Grey to Rangitata, can you spot us while we lower this piece?”

“You’ve got five meters Rangitata. Three. Two. Cut tractors.”

Velan watched as the final piece was released from the tractor beams under the shuttle Grey and allowed to settle on its own anti-gravs, hovering just high enough off the ground to allow it to clear the local terrain. Around him, for a few hundred meters in all directions, work was progressing according to the revised plan. Pieces were being cut off the beacon, tractored away and simply dumped on the planet’s scorched surface. Others had already been lifted into place and fitted, more were waiting their turns, like the newly arrived piece.

The sky above was tinged faintly blue as the shield bubble above their heads constantly flickered and spasmed in the high radiation environment of a planet orbiting so close to its parent star.
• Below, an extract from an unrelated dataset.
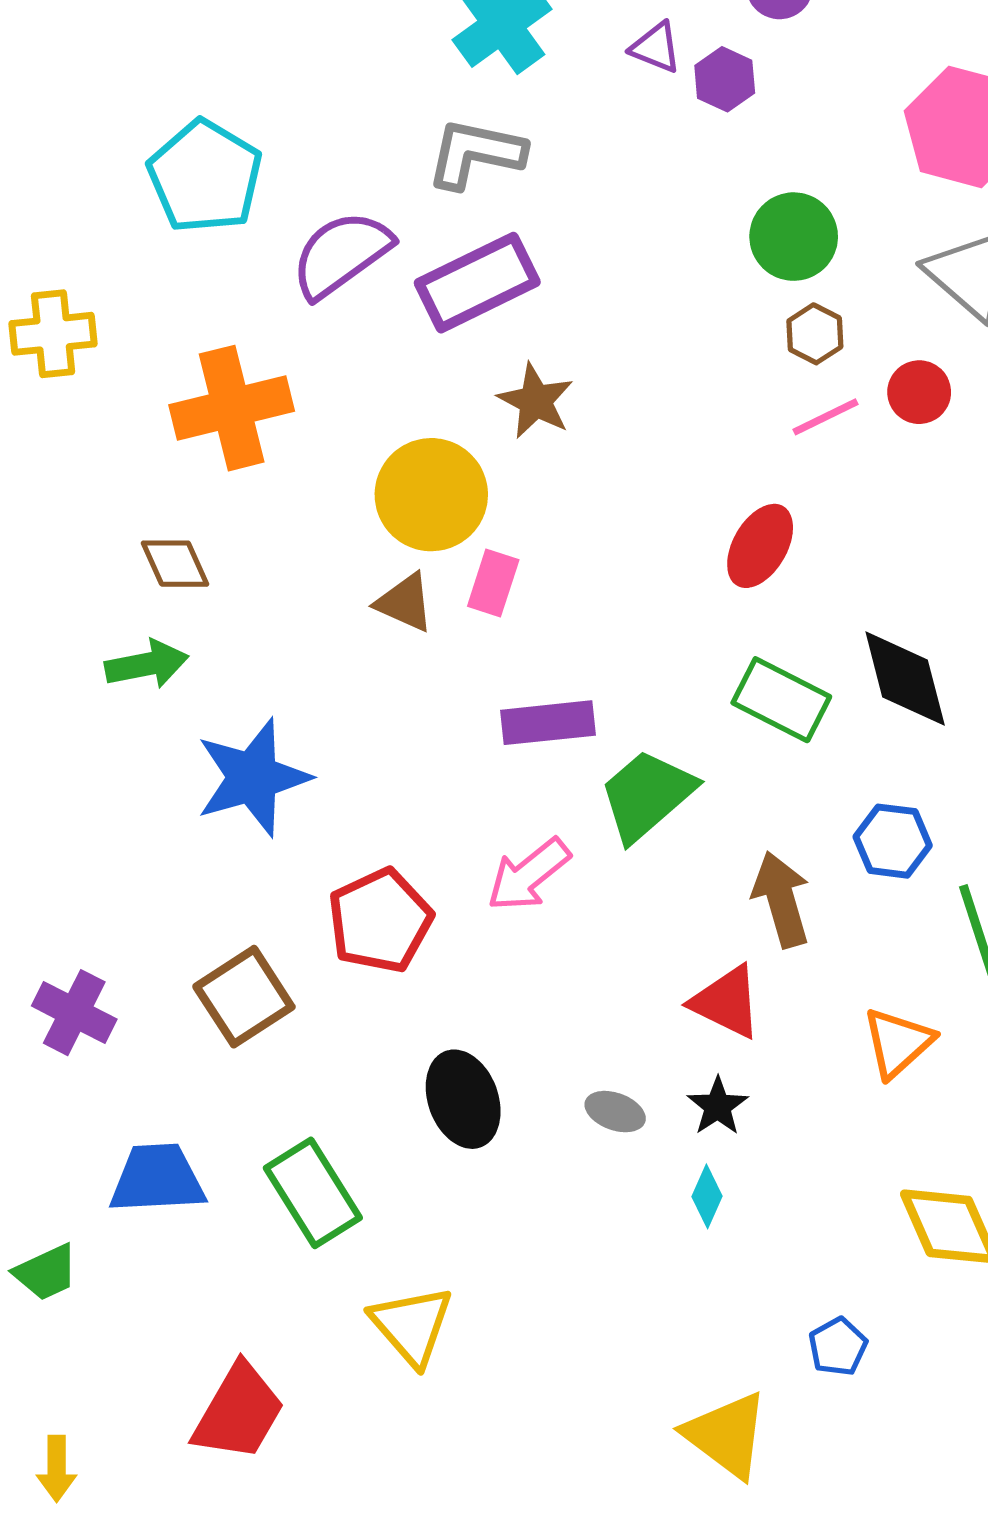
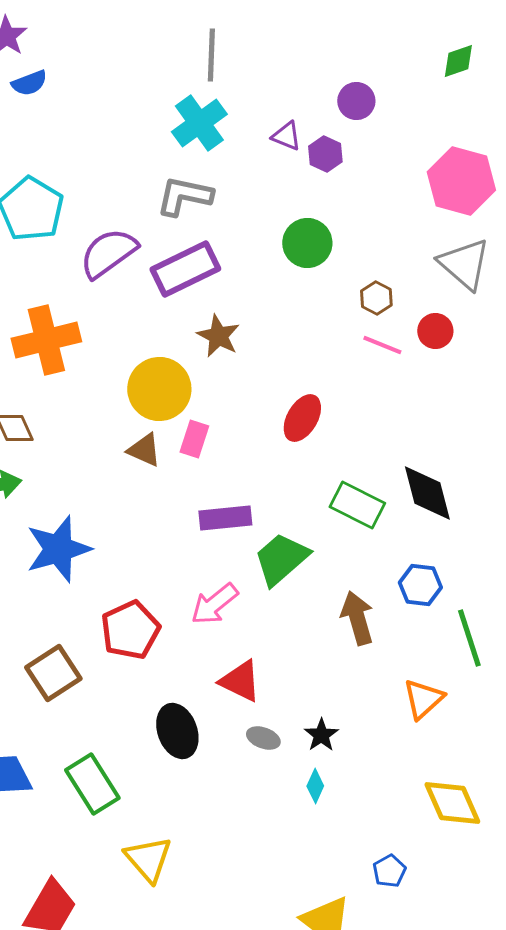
green circle: (794, 237) -> (307, 243), moved
pink line: (825, 417) -> (382, 345), turned 48
red ellipse: (760, 546) -> (302, 418), moved
red triangle: (726, 1002) -> (240, 681), moved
A rather prominent flicker spelt the end for another emitter and the kicking in of the next in the chain.

“MacIntrye to Velan. Number three just burned out. Chak’ti thinks he can salvage parts and get number six back online, failing that we’ve only got four left. That going to be enough time?”
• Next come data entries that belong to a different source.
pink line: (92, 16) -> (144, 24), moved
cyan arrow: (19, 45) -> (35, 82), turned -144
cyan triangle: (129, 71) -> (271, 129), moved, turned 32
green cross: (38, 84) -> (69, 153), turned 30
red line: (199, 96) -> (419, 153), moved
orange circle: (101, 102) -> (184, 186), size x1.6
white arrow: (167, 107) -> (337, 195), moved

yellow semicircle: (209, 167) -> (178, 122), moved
Turning to look in the direction of where the site shield generators were, and MacIntrye and Chak’ti, a wave from the XO’s arm when he spotted Velan, he gave the man a thumbs up across the airless surface. “Should be. Still don’t quiet understand what this thing does, but I’ll happily follow the instructions. Another couple of hours and we should be done.”

“Sounds good.”

With another thumbs up, Velan pointed the hand-tractor he had at the newest component, about twice his height in length, half that in width and with substantial mass. His only hope for moving it was the anti-gravs mounted to it and the hand tractor. A flick of a switch and the blue cone of force grabbed onto the artifact. “Right, let’s get you to the construction team oh end cap and get you installed. I want out of this suit and into a shower.


“Well?”

“Well, what?” Gabrielle asked of Lieutenant Gantzmann, who was looming over her shoulder.

“Is it doing anything?” the larger woman asked to better clarify her original statement, or so Gabrielle assumed.

“The ground team only just signalled they’ve turned it on. I’m scanning, but nothing is showing up on sensors.” And that alone was today’s annoyance for Gabrielle. She’d been expecting something flashy, a light show, some sort of impressive sensor image. Even just a subspace spectrum would have done it. But instead, she got flat out nothing. No unusual or unknown EM signatures. No subspace harmonics that she could detect. Gravitational anomalies were absent. Space-time wasn’t threatening to unravel, or ravel, itself. There was a power signature on the planet’s surface, but that was it. A single, lousy, expected power source that wasn’t all that special in the grand scheme of things.

“Nothing at all?” Gantzmann asked, her tone hinting and incredulity.

“If there was something, I’d let everyone know.”

Before she could be further interrogated, she was rescued by the captain returning to the bridge. “T’Val, set course for the People’s planet of Trent and prepare to get underway. Once all shuttles and personnel are accounted, we’ll get going. Helm control and engines should be restored in the next few minutes. Camargo, drop whatever probes you want behind, but make sure they’re programmed for self-immolation. Might as well scan what we can while we can. If anyone needs me, I’ll be in Sickbay congratulating some slightly irradiated and exhausted engineers.”

And with that, Captain Theodoras departed.

“Still nothing on scans,” Gabrielle said after a few moments to break the silence.